A practical guide to choosing between Python and SQL for data transformations. Learn when to use each tool, common antipatterns to avoid, and decision frameworks that work.
Burak Karakan
Co-founder & CEO
This debate comes up constantly in data teams. A new engineer joins and wants to rewrite everything in their preferred language. The "SQL people" clash with the "Python people." Projects get delayed, technical debt accumulates, and it's hard to reach consensus.
Here's what I've observed: both sides often have valid points.
The challenge isn't determining which tool is objectively better. It's that teams frequently choose based on comfort rather than the actual requirements. This can lead to maintenance challenges, performance issues, and team friction.
Let's explore a more systematic way to make this decision.
Recently, I reviewed code from a team that had spent three weeks building a 500-line Python script to process 10GB of data. It took two hours to run and consumed $300/month in compute costs.
We rewrote it as a SQL query. Runtime dropped to 30 seconds with negligible costs.
But the opposite happens too: I've seen a 1,000-line SQL file with nested CTEs 15 levels deep, attempting to implement complex conditional business logic. It was difficult to maintain, test, and debug.

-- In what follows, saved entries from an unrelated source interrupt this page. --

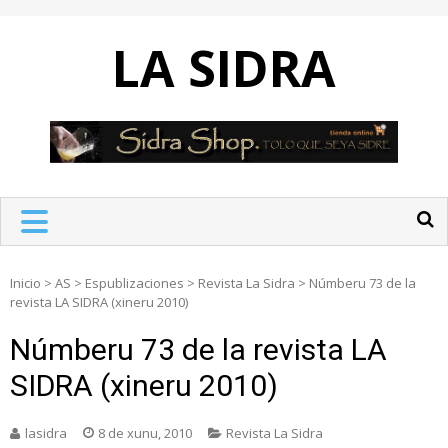
Skip
to
LA SIDRA
content
Inicio
>
AS
>
Espublizaciones
>
Revista La Sidra
>
Númberu 73 de la
revista LA SIDRA (xineru 2010)
Númberu 73 de la revista LA
SIDRA (xineru 2010)
lasidra
8 de xunu, 2010
Revista La Sidra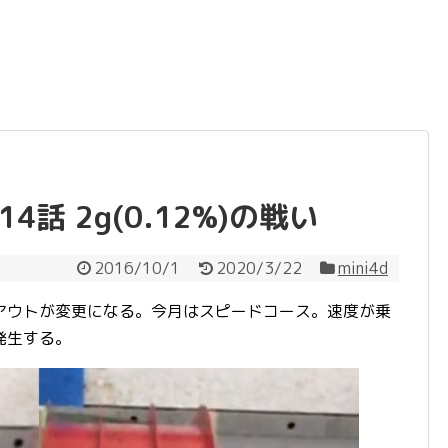
話 2g(0.12%)の戦い
2016/10/1
2020/3/22
mini4d
アウトが変更になる。今月はスピードコース。速度が乗
発生する。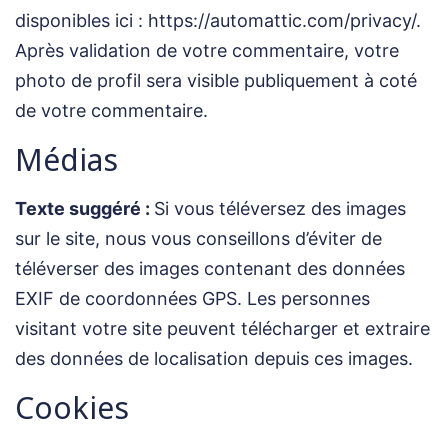
disponibles ici : https://automattic.com/privacy/.
Après validation de votre commentaire, votre
photo de profil sera visible publiquement à coté
de votre commentaire.
Médias
Texte suggéré :
Si vous téléversez des images
sur le site, nous vous conseillons d’éviter de
téléverser des images contenant des données
EXIF de coordonnées GPS. Les personnes
visitant votre site peuvent télécharger et extraire
des données de localisation depuis ces images.
Cookies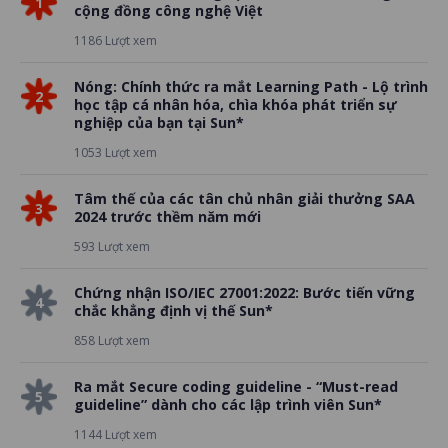
1
cộng đồng công nghệ Việt
1186 Lượt xem
Nóng: Chính thức ra mắt Learning Path - Lộ trình
2
học tập cá nhân hóa, chìa khóa phát triển sự
nghiệp của bạn tại Sun*
1053 Lượt xem
Tâm thế của các tân chủ nhân giải thưởng SAA
3
2024 trước thềm năm mới
593 Lượt xem
Chứng nhận ISO/IEC 27001:2022: Bước tiến vững
4
chắc khẳng định vị thế Sun*
858 Lượt xem
Ra mắt Secure coding guideline - “Must-read
5
guideline” dành cho các lập trình viên Sun*
1144 Lượt xem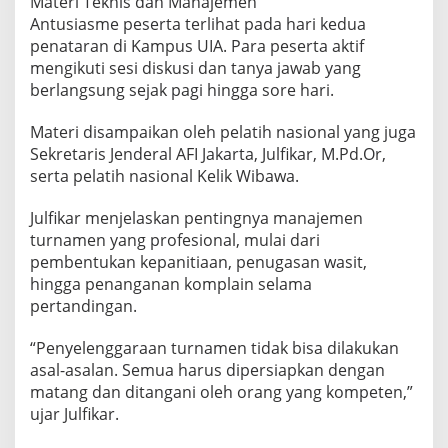
Materi Teknis dan Manajemen
Antusiasme peserta terlihat pada hari kedua
penataran di Kampus UIA. Para peserta aktif
mengikuti sesi diskusi dan tanya jawab yang
berlangsung sejak pagi hingga sore hari.
Materi disampaikan oleh pelatih nasional yang juga
Sekretaris Jenderal AFI Jakarta, Julfikar, M.Pd.Or,
serta pelatih nasional Kelik Wibawa.
Julfikar menjelaskan pentingnya manajemen
turnamen yang profesional, mulai dari
pembentukan kepanitiaan, penugasan wasit,
hingga penanganan komplain selama
pertandingan.
“Penyelenggaraan turnamen tidak bisa dilakukan
asal-asalan. Semua harus dipersiapkan dengan
matang dan ditangani oleh orang yang kompeten,”
ujar Julfikar.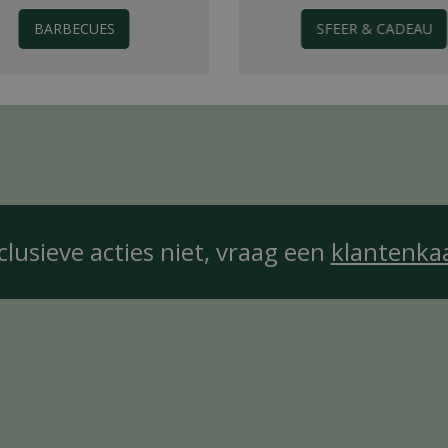
BARBECUES
SFEER & CADEAU
clusieve acties niet, vraag een
klantenka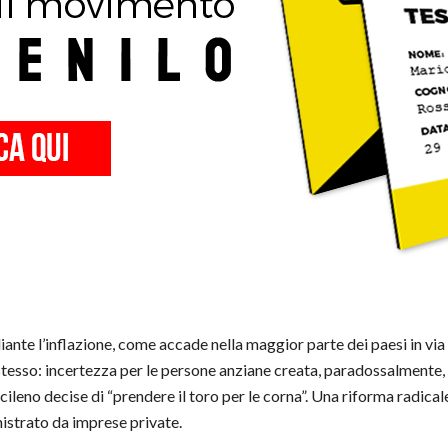
iante l’inflazione, come accade nella maggior parte dei paesi in via 
o stesso: incertezza per le persone anziane creata, paradossalmente,
 cileno decise di “prendere il toro per le corna”. Una riforma radica
istrato da imprese private.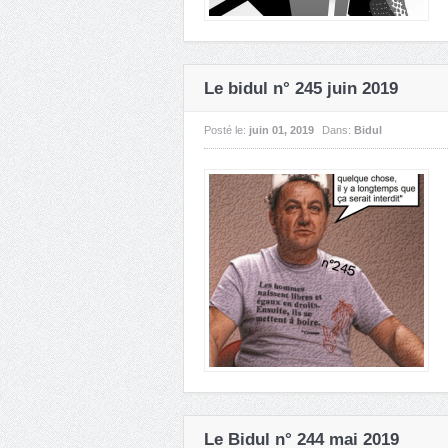
Le bidul n° 245 juin 2019
Posté le:
juin 01, 2019
Dans:
Bidul
Le Bidul n° 244 mai 2019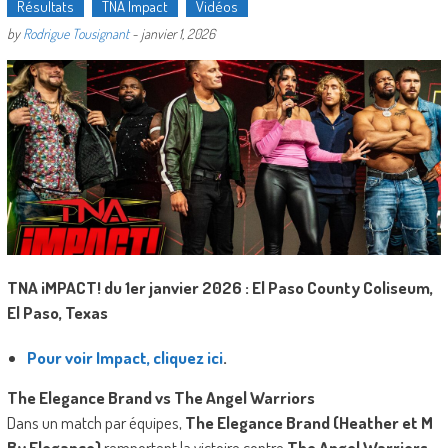
Résultats
TNA Impact
Vidéos
by
Rodrigue Tousignant
-
janvier 1, 2026
TNA iMPACT! du 1er janvier 2026 :
El Paso County Coliseum,
El Paso, Texas
Pour voir Impact, cliquez ici
.
The Elegance Brand vs The Angel Warriors
Dans un match par équipes,
The Elegance Brand (Heather et M
By Elegance)
remportent la victoire contre
The Angel Warriors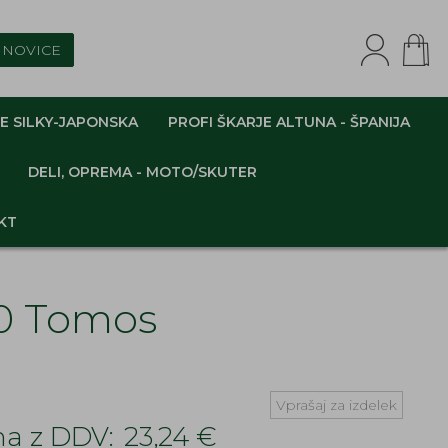
NOVICE
E SILKY-JAPONSKA
PROFI ŠKARJE ALTUNA - ŠPANIJA
DELI, OPREMA - MOTO/SKUTER
KT
90 Tomos
Vprašaj za izdelek
a z DDV:
23,24 €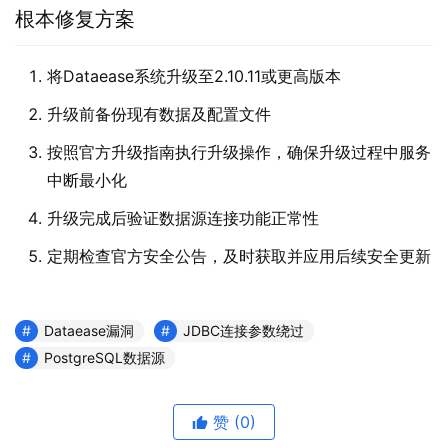
根本修复方案
将Dataease系统升级至2.10.11或更高版本
升级前备份现有数据及配置文件
按照官方升级指南执行升级操作，确保升级过程中服务
中断最小化
升级完成后验证数据源连接功能正常性
定期检查官方安全公告，及时获取并应用后续安全更新
Dataease漏洞
JDBC连接参数绕过
PostgreSQL数据源
赞
(0)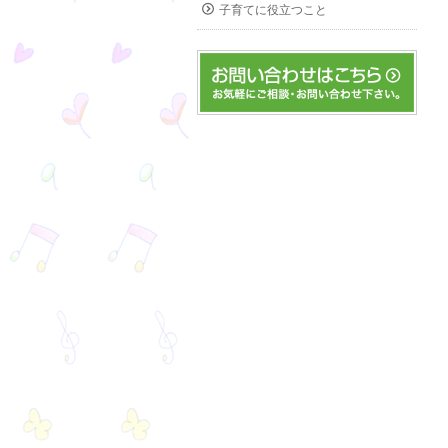
子育てに役立つこと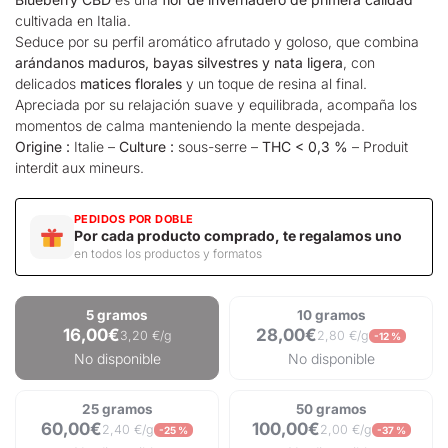
cultivada en Italia.
Seduce por su perfil aromático afrutado y goloso, que combina
arándanos maduros, bayas silvestres y nata ligera
, con
delicados
matices florales
y un toque de resina al final.
Apreciada por su relajación suave y equilibrada, acompaña los
momentos de calma manteniendo la mente despejada.
Origine :
Italie –
Culture :
sous-serre –
THC < 0,3 %
– Produit
interdit aux mineurs.
PEDIDOS POR DOBLE
Por cada producto comprado, te regalamos uno
en todos los productos y formatos
5 gramos
10 gramos
16,00€
28,00€
3,20 €/g
2,80 €/g
-12 %
No disponible
No disponible
25 gramos
50 gramos
60,00€
100,00€
2,40 €/g
2,00 €/g
-25 %
-37 %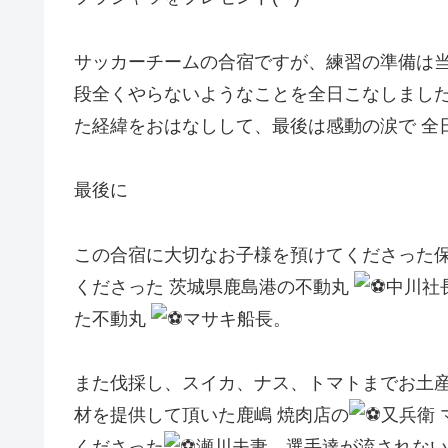
サッカーチームの合宿ですが、練習の準備は当
段全くやらないようなことを全日こなしました
た経緯をおはなしして、最後は感動の涙で 全日
最後に
この合宿に大切なお子様を預けてくださった保
くださった 茨城県鹿島港の不動丸
中川社
た不動丸
マサキ船長。
また伐採し、スイカ、ナス、トマトまでお土
材を提供して頂いた鹿嶋 焼肉店の
又兵衛
くださった
瀬川夫妻。選手達が流されない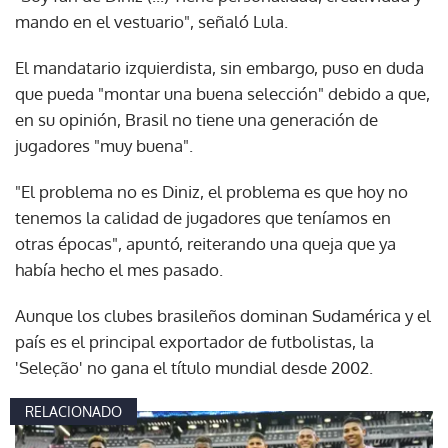
mando en el vestuario", señaló Lula.
El mandatario izquierdista, sin embargo, puso en duda
que pueda "montar una buena selección" debido a que,
en su opinión, Brasil no tiene una generación de
jugadores "muy buena".
"El problema no es Diniz, el problema es que hoy no
tenemos la calidad de jugadores que teníamos en
otras épocas", apuntó, reiterando una queja que ya
había hecho el mes pasado.
Aunque los clubes brasileños dominan Sudamérica y el
país es el principal exportador de futbolistas, la
'Seleção' no gana el título mundial desde 2002.
RELACIONADO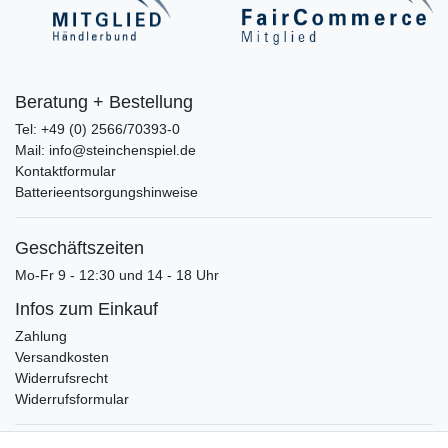
Beratung + Bestellung
Tel: +49 (0) 2566/70393-0
Mail: info@steinchenspiel.de
Kontaktformular
Batterieentsorgungshinweise
Geschäftszeiten
Mo-Fr 9 - 12:30 und 14 - 18 Uhr
Infos zum Einkauf
Zahlung
Versandkosten
Widerrufsrecht
Widerrufsformular
Verpackungslizenz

There's a pattern here: teams often choose their tool based on what they know, rather than what the job requires. This can have real costs:
Infrastructure costs: Processing in Python what should be in SQL can cost thousands monthly
Engineering time: More code to write, test, and maintain
Team friction: Debates in code reviews about tool choice
Here's a simple decision framework we'll expand on:
Use SQL if you're transforming entire datasets with standard operations.
Use Python if you need procedural logic, external integrations, or custom algorithms.
Use both when you can clearly separate concerns.
SQL excels at set-based operations. When you need to operate on entire tables, SQL is purpose-built for the job:
-- Building a daily user activity table
SELECT
DATE(event_timestamp) as date,
user_id,
COUNT(*) as event_count,
COUNT(DISTINCT session_id) as session_count,
MAX(event_timestamp) as last_activity
FROM events
WHERE DATE(event_timestamp) = CURRENT_DATE()
GROUP BY 1, 2
This kind of transformation is SQL's sweet spot. It's declarative - you describe what you want, not how to get it. The query optimizer figures out the most efficient execution path.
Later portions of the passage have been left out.